# pregnant and abandoned. plz help!



## angelgal (Jul 25, 2011)

I have been a homemaker for the last five years with my husband as the sole bread-winner. I'm 9 weeks pregnant and have a four year son both by my husband. I ended up in the hospital for just about a month from April to late may, and when I got home he couldn’t get enough of me romantically!

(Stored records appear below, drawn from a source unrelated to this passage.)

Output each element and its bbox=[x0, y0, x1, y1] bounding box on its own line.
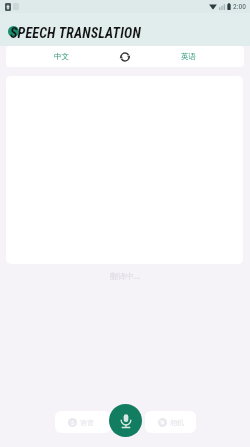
staticText: 英语 bbox=[181, 52, 196, 61]
button[interactable]: Swap languages bbox=[117, 46, 133, 67]
staticText: 2:00 bbox=[233, 2, 246, 11]
button[interactable]: Start voice recording bbox=[109, 404, 142, 437]
staticText: 相机 bbox=[170, 418, 184, 427]
staticText: 语音 bbox=[80, 418, 94, 427]
staticText: 翻译中... bbox=[110, 270, 141, 281]
button[interactable]: Voice input bbox=[55, 411, 111, 433]
staticText: 中文 bbox=[54, 52, 69, 61]
button[interactable]: Camera input bbox=[145, 411, 196, 433]
button[interactable]: 英语 bbox=[133, 46, 244, 67]
staticText: SPEECH TRANSLATION bbox=[10, 25, 141, 41]
button[interactable]: 中文 bbox=[6, 46, 117, 67]
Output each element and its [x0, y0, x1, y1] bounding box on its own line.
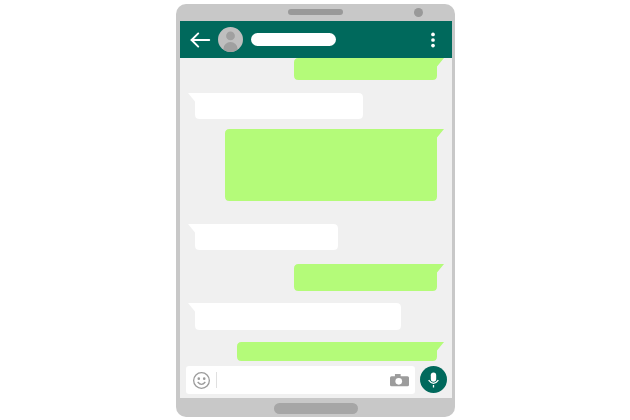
button[interactable]: Camera — [390, 371, 409, 390]
button[interactable]: Record voice message — [420, 366, 447, 393]
button[interactable]: Back — [189, 29, 211, 51]
button[interactable] — [294, 58, 444, 80]
button[interactable]: Contact photo — [218, 27, 243, 52]
button[interactable]: Emoji — [193, 372, 210, 389]
button[interactable]: More options — [423, 30, 443, 50]
button[interactable] — [225, 129, 444, 201]
button[interactable] — [237, 342, 444, 361]
button[interactable] — [294, 264, 444, 291]
button[interactable]: Emoji — [186, 366, 415, 394]
button[interactable] — [251, 33, 336, 46]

About 3 weeks ago or so I discovered his PA through phone records I NEVER check. I had a dream about this the night before I found out, and must have been picking up on it, but I was shocked! I looked her up on his facebook at the same time as I was checking the phone records, and thought I MUST be wrong! She isn't exactly someone I had considered a threat...about almost 20 yrs older, and some months ago he had described her as an adoring older aunt(?). Kinky!

He admitted to an affair within 5 minutes of confrontation and told me that it became physical a week after I went into the hospital! He has been sleeping with her about 4-5 months now. He had been sleeping with me the whole time too. I was very outwardly calm through that first discovery process.

The day I found out, he told me he was done with the marriage. Ouch. Told "loves me but is not sure if he is in love" and has been unhappy for the last year or so. He was REALLY cold the night I found out, and outright angry and cruel the next day. i feel like he has re-written so much of our history. I just wasn't in the same marriage he's describing. He has yet to show any REAL remorse. I spoke to this 'woman' right after I found out and was very level headed and did not lash out. She said she was ashamed of herself and would not now, or in the future, be with him again. Yeah right. She seemed shocked that he was not truthful with HER (not telling her about the pregnancy, assuming we weren't having sex, and implying that I wanted out)!

I've made some typical mistakes, especially the first day or so. Initially I told him how much we need him, tried to reason with him telling him children are much better off in two parent households among other things, and told him that what he was doing was morally outrageous. I asked him to please understand how this affected me and our unborn child, how much we would need him during the pregnancy and in the months after, and that he meant everything to me and I would do ANYTHING to make things better. I could go on and on. Yuck again!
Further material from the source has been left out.